*INPUT RECORDS*:
■ ■ ■

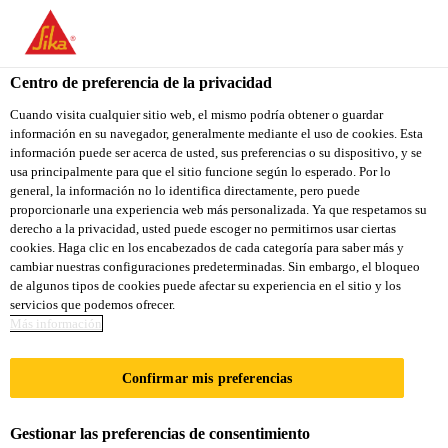
Centro de preferencia de la privacidad
Cuando visita cualquier sitio web, el mismo podría obtener o guardar
información en su navegador, generalmente mediante el uso de cookies. Esta
ASESOR COMERCIAL
información puede ser acerca de usted, sus preferencias o su dispositivo, y se
usa principalmente para que el sitio funcione según lo esperado. Por lo
general, la información no lo identifica directamente, pero puede
proporcionarle una experiencia web más personalizada. Ya que respetamos su
derecho a la privacidad, usted puede escoger no permitirnos usar ciertas
A tiempo completo
cookies. Haga clic en los encabezados de cada categoría para saber más y
Ventas
cambiar nuestras configuraciones predeterminadas. Sin embargo, el bloqueo
de algunos tipos de cookies puede afectar su experiencia en el sitio y los
San José, San José Province, Costa Rica
servicios que podemos ofrecer.
Más información
APLICA A LA VACANTE
Confirmar mis preferencias
COMPARTIR
Gestionar las preferencias de consentimiento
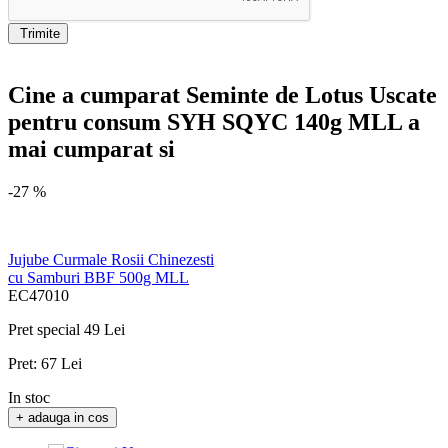
Trimite
Cine a cumparat Seminte de Lotus Uscate
pentru consum SYH SQYC 140g MLL a
mai cumparat si
-27 %
Jujube Curmale Rosii Chinezesti
cu Samburi BBF 500g MLL
EC47010
Pret special
49 Lei
Pret:
67 Lei
In stoc
+ adauga in cos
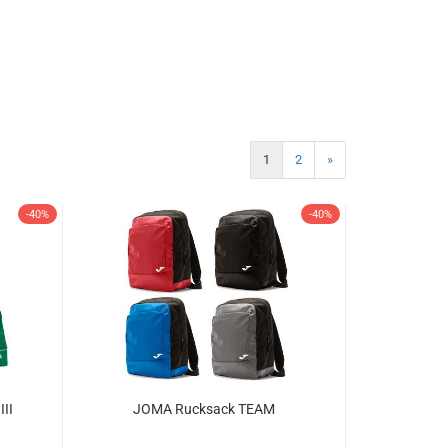
1
2
»
-40%
-40%
II
JOMA Rucksack TEAM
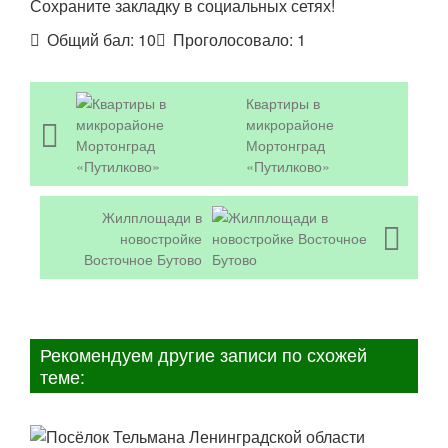
Сохраните закладку в социальных сетях!
Общий бал:
10
Проголосовало:
1
Квартиры в
микрорайоне
Мортонград
«Путилково»
Жилплощади в
новостройке
Восточное Бутово
Рекомендуем другие записи по схожей
теме:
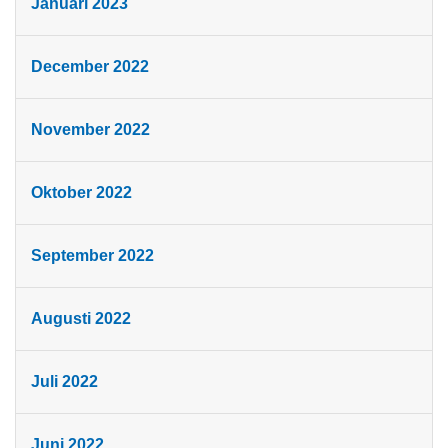
Januari 2023
December 2022
November 2022
Oktober 2022
September 2022
Augusti 2022
Juli 2022
Juni 2022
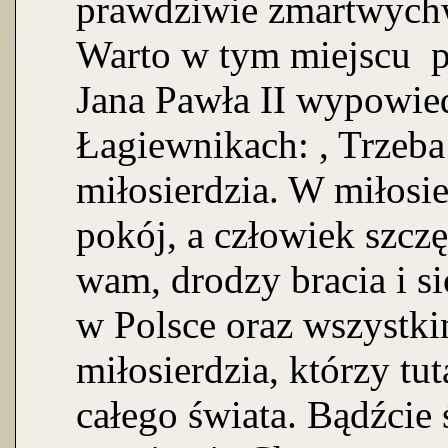
prawdziwie zmartwychws
Warto w tym miejscu 
Jana Pawła II wypowie
Łagiewnikach: , Trzeba
miłosierdzia. W miłosi
pokój, a człowiek szcz
wam, drodzy bracia i s
w Polsce oraz wszystk
miłosierdzia, którzy tu
całego świata. Bądźcie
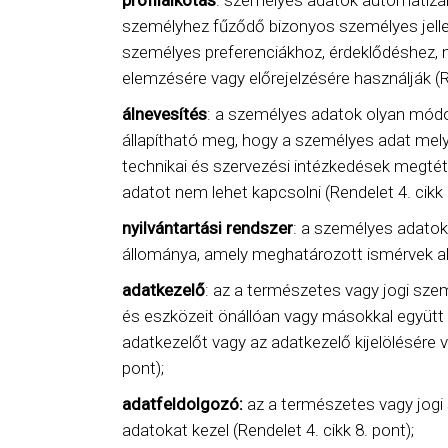
profilalkotás
: személyes adatok automatizá
személyhez fűződő bizonyos személyes jelle
személyes preferenciákhoz, érdeklődéshez,
elemzésére vagy előrejelzésére használják (Re
álnevesítés
: a személyes adatok olyan módo
állapítható meg, hogy a személyes adat mely 
technikai és szervezési intézkedések megté
adatot nem lehet kapcsolni (Rendelet 4. cikk 
nyilvántartási rendszer
: a személyes adatok 
állománya, amely meghatározott ismérvek ala
adatkezelő
: az a természetes vagy jogi sze
és eszközeit önállóan vagy másokkal együtt 
adatkezelőt vagy az adatkezelő kijelölésére
pont);
adatfeldolgozó:
az a természetes vagy jogi
adatokat kezel (Rendelet 4. cikk 8. pont);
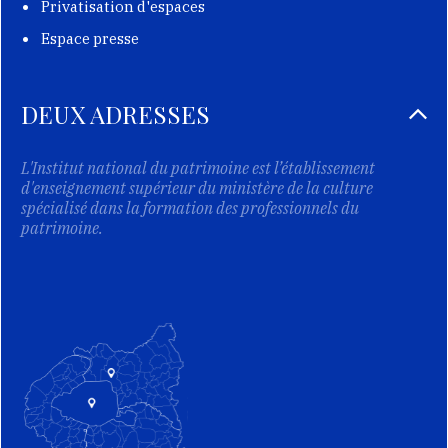
Privatisation d'espaces
Espace presse
DEUX ADRESSES
L'Institut national du patrimoine est l’établissement
d'enseignement supérieur du ministère de la culture
spécialisé dans la formation des professionnels du
patrimoine.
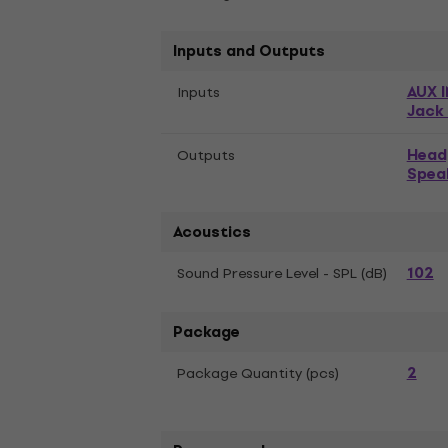
Inputs and Outputs
AUX I
Inputs
Jack 
Head
Outputs
Speak
Acoustics
102
Sound Pressure Level - SPL (dB)
Package
2
Package Quantity (pcs)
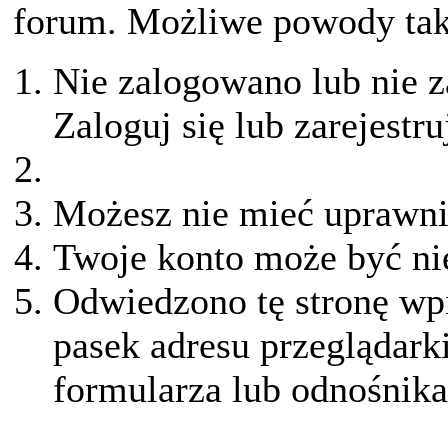
forum. Możliwe powody taki
Nie zalogowano lub nie z
Zaloguj się lub zarejestru
Możesz nie mieć uprawnie
Twoje konto może być ni
Odwiedzono tę stronę wpi
pasek adresu przeglądark
formularza lub odnośnika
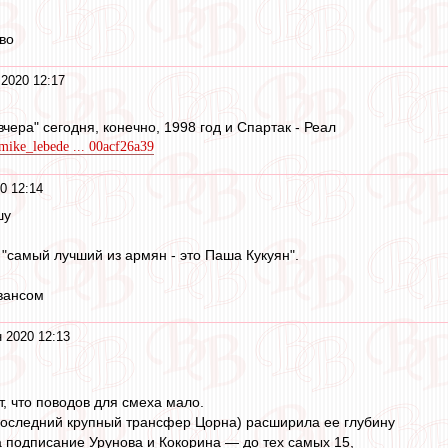
во
 2020 12:17
 вчера" сегодня, конечно, 1998 год и Спартак - Реал
/mike_lebede ... 00acf26a39
0 12:14
шу
 "самый лучший из армян - это Паша Кукуян".
вансом
 2020 12:13
, что поводов для смеха мало.
последний крупный трансфер Цорна) расширила ее глубину
а подписание Урунова и Кокорина — до тех самых 15,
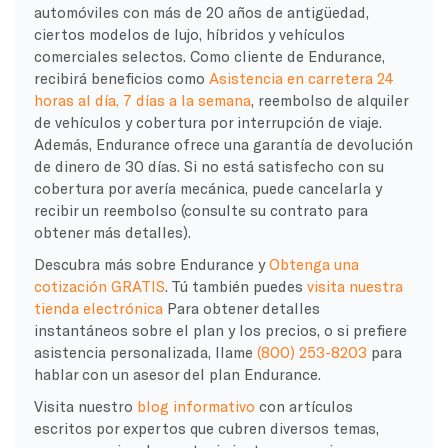
automóviles con más de 20 años de antigüedad,
ciertos modelos de lujo, híbridos y vehículos
comerciales selectos. Como cliente de Endurance,
recibirá beneficios como
Asistencia en carretera 24
horas al día, 7 días a la semana
, reembolso de alquiler
de vehículos y cobertura por interrupción de viaje.
Además, Endurance ofrece una garantía de devolución
de dinero de 30 días. Si no está satisfecho con su
cobertura por avería mecánica, puede cancelarla y
recibir un reembolso (consulte su contrato para
obtener más detalles).
Descubra más sobre Endurance y
Obtenga una
cotización GRATIS
. Tú también puedes
visita nuestra
tienda electrónica
Para obtener detalles
instantáneos sobre el plan y los precios, o si prefiere
asistencia personalizada, llame
(800) 253-8203
para
hablar con un asesor del plan Endurance.
Visita nuestro
blog informativo
con artículos
escritos por expertos que cubren diversos temas,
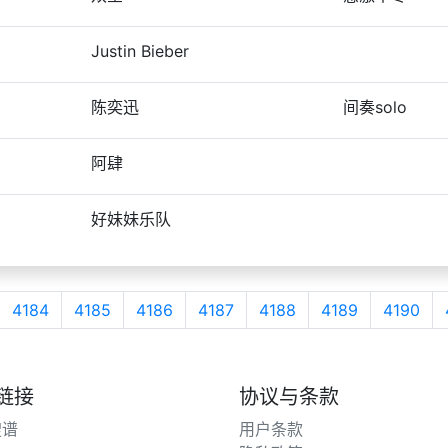
Justin Bieber
陈奕迅
间奏solo
阿肆
好妹妹乐队
4184
4185
4186
4187
4188
4189
4190
链接
协议与条款
搜谱
用户条款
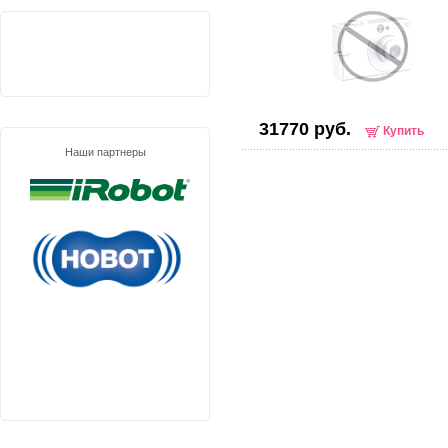
31770 руб.
Купить
Наши партнеры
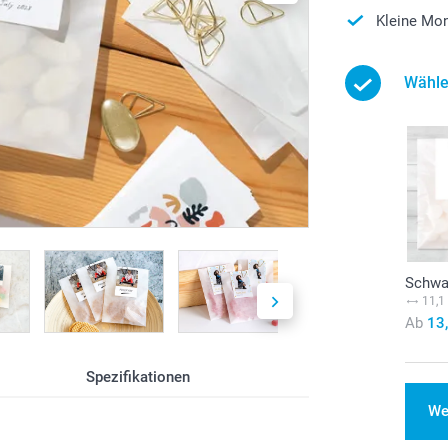
Kleine Mon
Wähle
Schwa
11,1
Ab
13
Spezifikationen
We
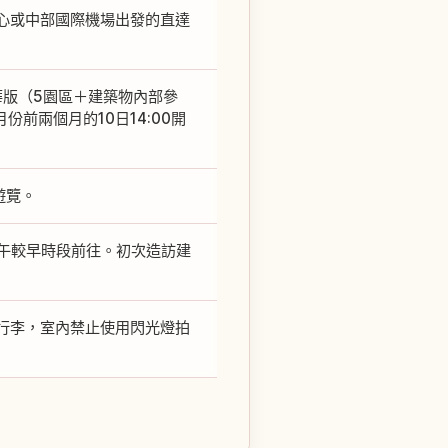
心或中部國際機場出發的直達
豪華版（5園區＋建築物內部參
月份前兩個月的10日14:00開
遊覽。
〜下午較早時段前往。初次造訪建
行李，室內禁止使用閃光燈拍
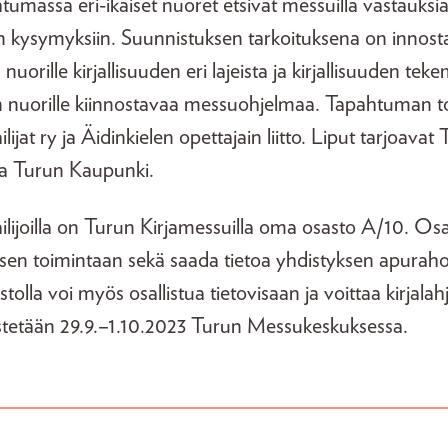
htumassa eri-ikäiset nuoret etsivät messuilla vastauksi
siin kysymyksiin. Suunnistuksen tarkoituksena on innost
uorille kirjallisuuden eri lajeista ja kirjallisuuden tek
 nuorille kiinnostavaa messuohjelmaa. Tapahtuman t
lijat ry ja Äidinkielen opettajain liitto. Liput tarjoavat 
 ja Turun Kaupunki.
ilijoilla on Turun Kirjamessuilla oma osasto A/10. Os
sen toimintaan sekä saada tietoa yhdistyksen apurahoi
stolla voi myös osallistua tietovisaan ja voittaa kirjala
estetään 29.9.–1.10.2023 Turun Messukeskuksessa.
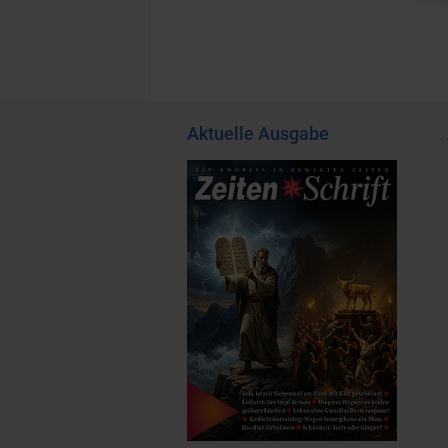
Aktuelle Ausgabe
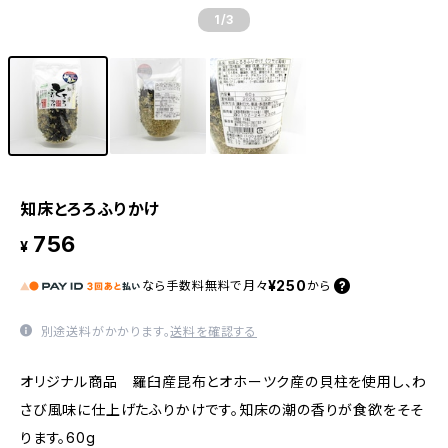
1
/3
知床とろろふりかけ
756
¥
¥250
なら
手数料無料で
月々
から
別途送料がかかります。
送料を確認する
オリジナル商品 羅臼産昆布とオホーツク産の貝柱を使用し、わ
さび風味に仕上げたふりかけです。知床の潮の香りが食欲をそそ
ります。60g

■ ■ ■

*WORK INSTRUCTIONS*: Copy exactly the lines of the listing above between the one holding "Privatisation d'espaces" and the one holding "Package Quantity (pcs)", inclusive; omit all pictures.

*EXPECTED OUTPUT*:
Privatisation d'espaces
Espace presse
DEUX ADRESSES
L'Institut national du patrimoine est l’établissement
d'enseignement supérieur du ministère de la culture
spécialisé dans la formation des professionnels du
patrimoine.
Inputs and Outputs
AUX I
Inputs
Jack 
Head
Outputs
Speak
Acoustics
102
Sound Pressure Level - SPL (dB)
Package
2
Package Quantity (pcs)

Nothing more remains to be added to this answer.